> **WHAT YOU HAVE TO DO**
The entries must be set down again word for word; no pictures belong in the copy.

> **MATERIAL TO PROCESS**
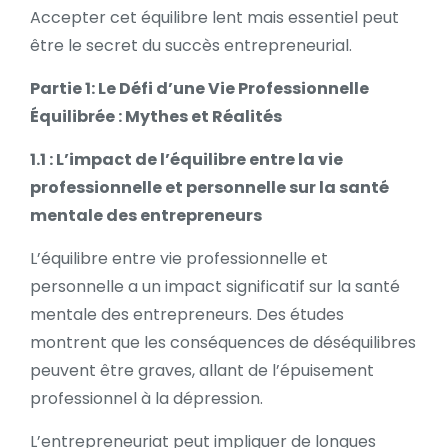
Accepter cet équilibre lent mais essentiel peut
être le secret du succès entrepreneurial.
Partie 1:
Le Défi d’une Vie Professionnelle
Équilibrée : Mythes et Réalités
1.1 : L’impact de l’équilibre entre la vie
professionnelle et personnelle sur la santé
mentale des entrepreneurs
L’équilibre entre vie professionnelle et
personnelle a un impact significatif sur la santé
mentale des entrepreneurs. Des études
montrent que les conséquences de déséquilibres
peuvent être graves, allant de l’épuisement
professionnel à la dépression.
L’entrepreneuriat peut impliquer de longues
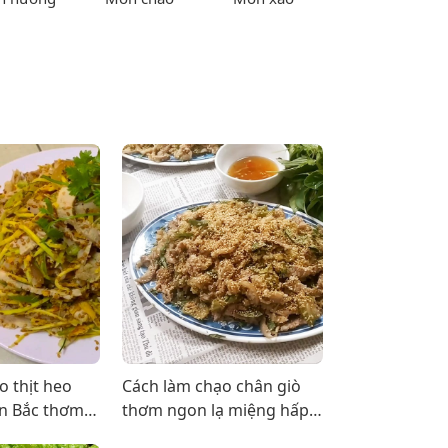
o thịt heo
Cách làm chạo chân giò
n Bắc thơm
thơm ngon lạ miệng hấp
ản
dẫn đơn giản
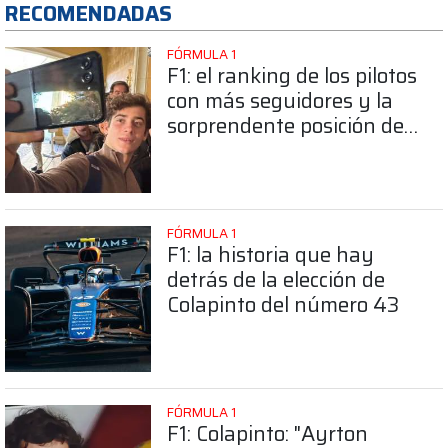
RECOMENDADAS
FÓRMULA 1
F1: el ranking de los pilotos
con más seguidores y la
sorprendente posición de
Colapinto
FÓRMULA 1
F1: la historia que hay
detrás de la elección de
Colapinto del número 43
FÓRMULA 1
F1: Colapinto: "Ayrton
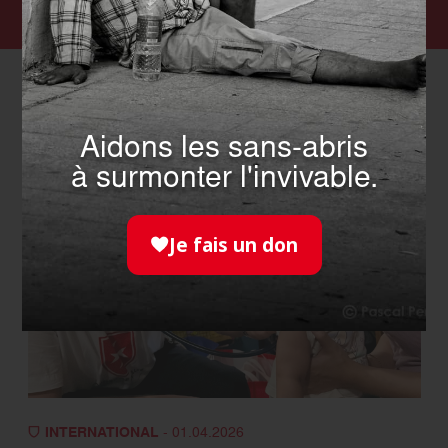
Aidons les sans-abris
Actualités qui pourraient vous intéresser
à surmonter l'invivable.
Je fais un don
INTERNATIONAL
- 01.04.2026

> **SOLUTION FOR THIS EXERCISE**
Accepter cet équilibre lent mais essentiel peut
être le secret du succès entrepreneurial.
Partie 1:
Le Défi d’une Vie Professionnelle
Équilibrée : Mythes et Réalités
1.1 : L’impact de l’équilibre entre la vie
professionnelle et personnelle sur la santé
mentale des entrepreneurs
L’équilibre entre vie professionnelle et
personnelle a un impact significatif sur la santé
mentale des entrepreneurs. Des études
montrent que les conséquences de déséquilibres
peuvent être graves, allant de l’épuisement
professionnel à la dépression.
L’entrepreneuriat peut impliquer de longues
o thịt heo
Cách làm chạo chân giò
n Bắc thơm
thơm ngon lạ miệng hấp
ản
dẫn đơn giản
RECOMENDADAS
FÓRMULA 1
F1: el ranking de los pilotos
con más seguidores y la
sorprendente posición de
Colapinto
FÓRMULA 1
F1: la historia que hay
detrás de la elección de
Colapinto del número 43
FÓRMULA 1
F1: Colapinto: "Ayrton
Aidons les sans-abris
Actualités qui pourraient vous intéresser
à surmonter l'invivable.
Je fais un don
INTERNATIONAL
- 01.04.2026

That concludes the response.